Everyone else is on their own life path. You are on yours. Don’t compete with other people. Compete with yourself.
Stay the hell off Pinterest! In fact, if a blog, board, etc, makes you feel envious, bad about yourself, etc, unfollow. If something is making you feel less-than rather than inspired, you don’t need it in your life. If a studyblr or a Pinterest board is making you feel like shit because you aren’t that organized, or neat, or ~*~goals~*~, it’s not contributing to your life.
Keep your room organized in a way that makes sense to you. For me, I have to have everything visible. I pretty much have no drawers/closed spaces in my room (except my desk) because if it’s not visible, it’s going to get cluttered and forgotten. My laundry bin is a plastic tote so I can throw things in there rather than the floor, and it sits literally right underneath the clothes hanging in my closet: I take something off, bam! Right into the bin. And so on. If you like things tucked away, that works for you. Make things make sense to you.
Hygiene. Wash your face, brush your teeth. If you’re struggling with something, or you feel overwhelmed, go wash your face. I keep a toothbrush and toothpaste in my backpack because if I’m totally at my limit, minty fresh teeth will perk me the hell up.
Do not be afraid to use the resources available to you!!!!!! If you’re at a university, they have, at minimum, a counseling center, a financial aid advisor, and a career center. You are paying for these!! Use them!! They are there to help YOU.
Write things out by hand. Even if you like to use the computer, or even if your handwriting sucks, writing things out longform is a proven method of remembering things better. What I do is I write things out by hand, and then type up these notes into outlines to study from. This way I’m encountering the information at least twice.
Sleep is literally the most important aspect of studying. Do not skimp on sleep. If you have to choose between staying up late cramming and going to bed, go to bed. Go to bed. Maintain as consistent of a sleep schedule as possible. Personally, I’m pretty much never awake after 11:00pm. You need sleep. It’s literally one of the most important things for you biologically after food. (Which I’m going to get to in a minute.) And you need consistent sleep. Sleep hygiene is essential for proper functioning, and you can’t simply “catch up” on sleep.

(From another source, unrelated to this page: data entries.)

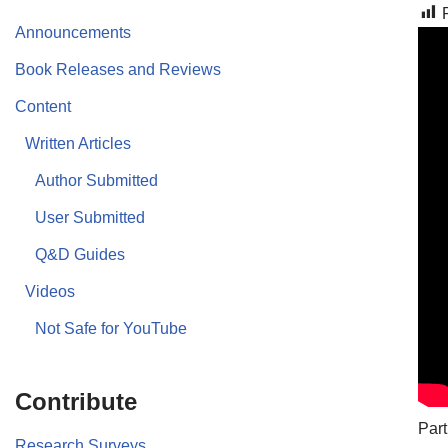
Announcements
Book Releases and Reviews
Content
Written Articles
Author Submitted
User Submitted
Q&D Guides
Videos
Not Safe for YouTube
Contribute
Part
Research Surveys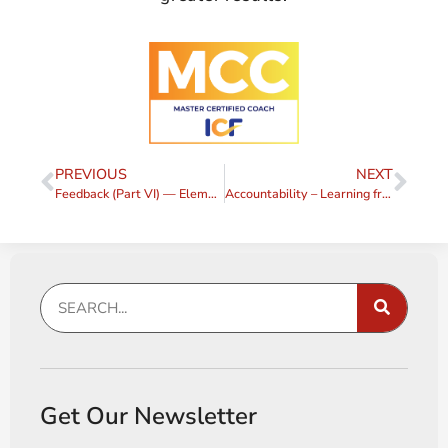
PREVIOUS
NEXT
Feedback (Part VI) — Elements of a Feedback Request
Accountability – Learning from my Choices
Get Our Newsletter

If you have to set alarms to go to bed, then do it. I can’t emphasize this enough. You need at least seven hours of sleep, but nine is really ideal.

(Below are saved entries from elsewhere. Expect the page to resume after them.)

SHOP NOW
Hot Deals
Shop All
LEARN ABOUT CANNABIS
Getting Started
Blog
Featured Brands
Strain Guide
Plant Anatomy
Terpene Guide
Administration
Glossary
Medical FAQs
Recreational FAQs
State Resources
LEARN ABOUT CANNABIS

Eat! Protein, fiber, carbohydrates, all of that good stuff. Pack vegetables to munch on during breaks. Bring some fruit and yogurt. And stay hydrated. Your brain uses approximately 20% of the body’s total energy. If you’re not eating well, you simply can’t study well.

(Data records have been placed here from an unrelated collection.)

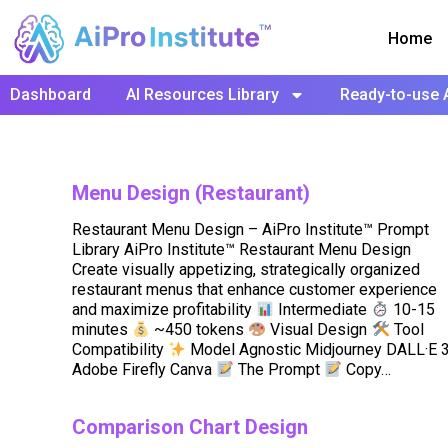
Home
Dashboard
AI Resources Library
Ready-to-use 
Menu Design (Restaurant)
Restaurant Menu Design – AiPro Institute™ Prompt
Library AiPro Institute™ Restaurant Menu Design
Create visually appetizing, strategically organized
restaurant menus that enhance customer experience
and maximize profitability
Intermediate
10-15
minutes
~450 tokens
Visual Design
Tool
Compatibility
Model Agnostic Midjourney DALL·E 
Adobe Firefly Canva
The Prompt
Copy…
Comparison Chart Design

Finally – be okay with some failure. You’re going to get some bad grades. You’re going to bomb some tests. It doesn’t mean you’re a failure, and it doesn’t mean that you’re going to spend the rest of your life in a box. Do NOT panic or become terrified at the slightest failure. Unfortunately, we as a society have become allergic to failure. We don’t want to talk about the fact that sometimes people aren’t good at things, or don’t get things right on the first try. We’ve become less resilient as a whole, and many people encounter their very first D or F in college. Do not let this send you in a tailspin. Acknowledge this as a sign that you have a deficiency in one aspect of your studies, and that you need to focus harder in this area. That’s all it means. It’s not a character attack, nor is it a sign that you, personally, are a failure. Seek more help for that area and move on. Keep your head high.